Which lines have the string "information"? Copy all of them from the entries below.

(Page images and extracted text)
>>
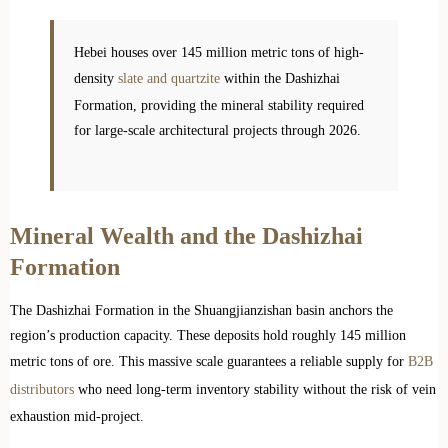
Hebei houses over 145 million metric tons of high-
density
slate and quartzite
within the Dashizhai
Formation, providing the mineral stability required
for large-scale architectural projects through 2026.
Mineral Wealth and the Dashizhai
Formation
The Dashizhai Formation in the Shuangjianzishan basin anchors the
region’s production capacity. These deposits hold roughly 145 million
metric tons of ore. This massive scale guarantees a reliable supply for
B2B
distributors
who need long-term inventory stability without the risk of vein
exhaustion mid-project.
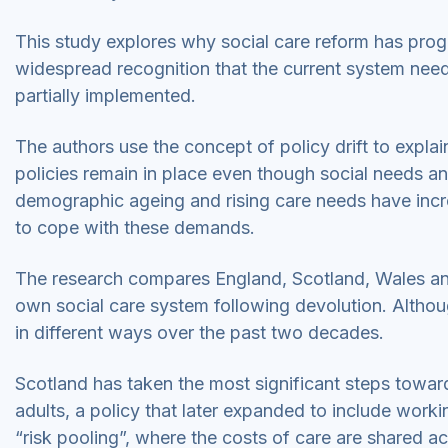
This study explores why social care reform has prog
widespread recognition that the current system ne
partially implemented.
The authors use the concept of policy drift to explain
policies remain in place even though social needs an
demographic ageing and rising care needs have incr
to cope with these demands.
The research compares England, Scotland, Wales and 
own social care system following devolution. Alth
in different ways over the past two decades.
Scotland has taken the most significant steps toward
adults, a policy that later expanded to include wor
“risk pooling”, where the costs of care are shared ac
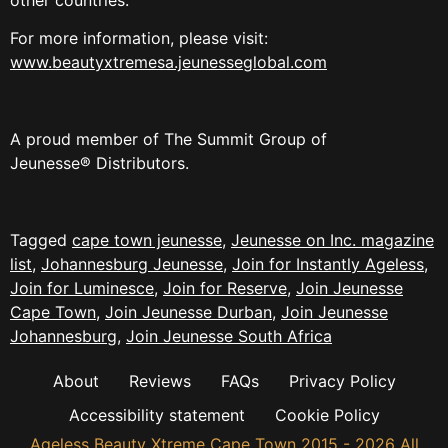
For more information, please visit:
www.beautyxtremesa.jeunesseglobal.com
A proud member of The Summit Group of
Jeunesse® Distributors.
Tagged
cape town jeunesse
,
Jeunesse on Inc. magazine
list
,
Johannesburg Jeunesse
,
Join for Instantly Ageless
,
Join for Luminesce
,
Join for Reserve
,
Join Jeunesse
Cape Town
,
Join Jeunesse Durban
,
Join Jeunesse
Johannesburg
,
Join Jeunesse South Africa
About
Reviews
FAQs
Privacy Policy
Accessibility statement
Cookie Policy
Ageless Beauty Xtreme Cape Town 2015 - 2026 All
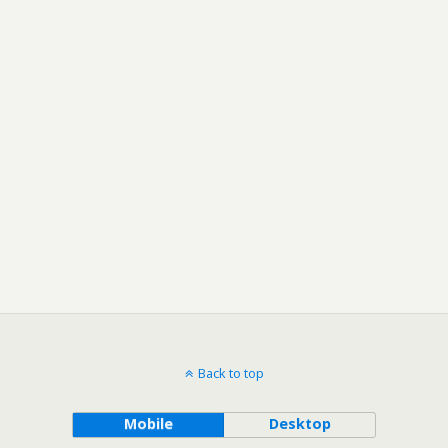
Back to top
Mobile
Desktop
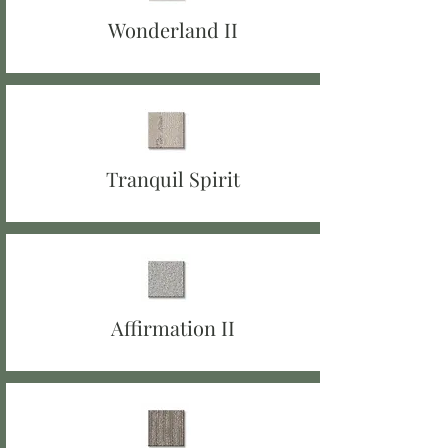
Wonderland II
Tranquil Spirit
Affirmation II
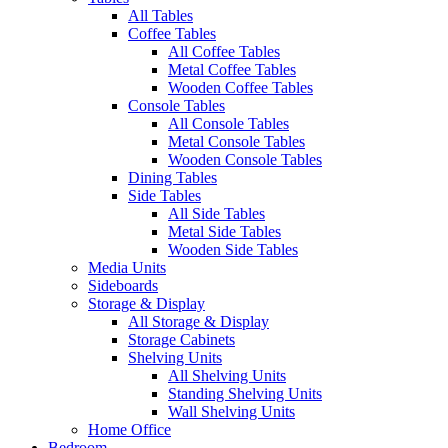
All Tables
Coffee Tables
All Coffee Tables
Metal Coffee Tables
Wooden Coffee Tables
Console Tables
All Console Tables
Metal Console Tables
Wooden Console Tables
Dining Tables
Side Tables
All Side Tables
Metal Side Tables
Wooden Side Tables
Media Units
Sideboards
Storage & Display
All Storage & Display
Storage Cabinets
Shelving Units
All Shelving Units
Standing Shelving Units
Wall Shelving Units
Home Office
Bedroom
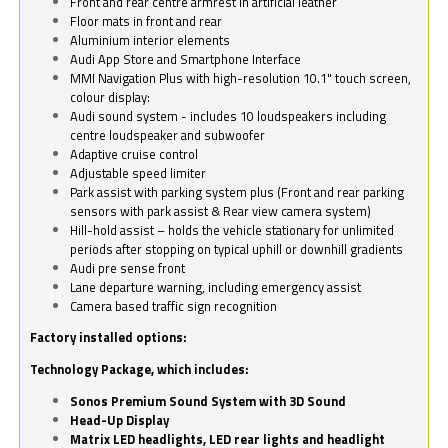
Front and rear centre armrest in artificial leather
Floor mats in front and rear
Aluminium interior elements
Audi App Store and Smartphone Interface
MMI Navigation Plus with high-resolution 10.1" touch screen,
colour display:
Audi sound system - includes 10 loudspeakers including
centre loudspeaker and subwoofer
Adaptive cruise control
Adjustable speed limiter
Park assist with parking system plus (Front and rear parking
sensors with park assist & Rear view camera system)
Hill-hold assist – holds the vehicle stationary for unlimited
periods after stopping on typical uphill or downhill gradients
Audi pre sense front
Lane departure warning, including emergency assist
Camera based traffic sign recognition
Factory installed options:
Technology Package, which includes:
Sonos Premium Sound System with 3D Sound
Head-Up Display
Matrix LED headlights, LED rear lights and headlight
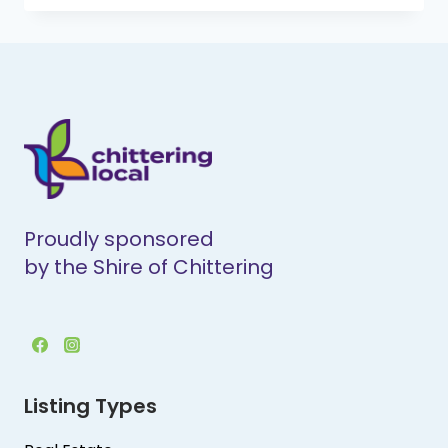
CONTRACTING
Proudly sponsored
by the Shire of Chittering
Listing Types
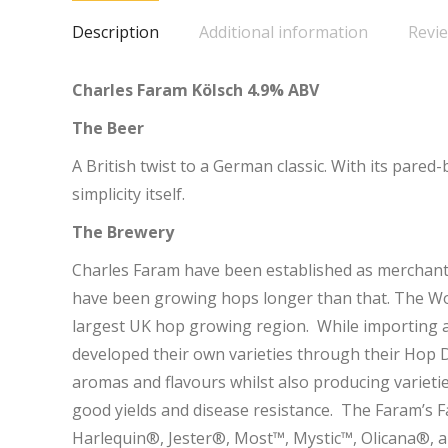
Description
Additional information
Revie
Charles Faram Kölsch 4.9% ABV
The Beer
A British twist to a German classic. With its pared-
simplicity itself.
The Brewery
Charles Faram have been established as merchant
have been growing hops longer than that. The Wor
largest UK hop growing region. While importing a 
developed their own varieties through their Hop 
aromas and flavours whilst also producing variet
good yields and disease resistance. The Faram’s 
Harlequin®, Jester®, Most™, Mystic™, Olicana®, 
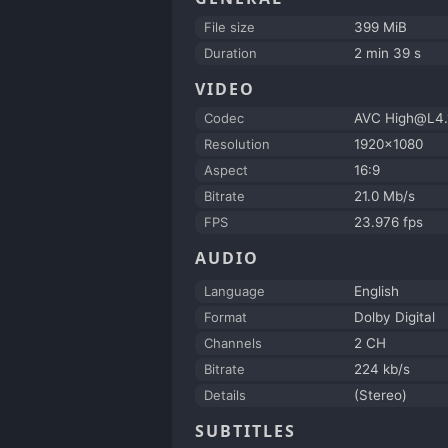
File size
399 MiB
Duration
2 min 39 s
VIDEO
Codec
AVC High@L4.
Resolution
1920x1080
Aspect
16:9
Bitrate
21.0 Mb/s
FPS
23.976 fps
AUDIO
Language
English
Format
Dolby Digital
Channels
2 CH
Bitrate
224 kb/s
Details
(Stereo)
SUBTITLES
<<
▶ _Task solution_:
For more information, please visit:
Additional information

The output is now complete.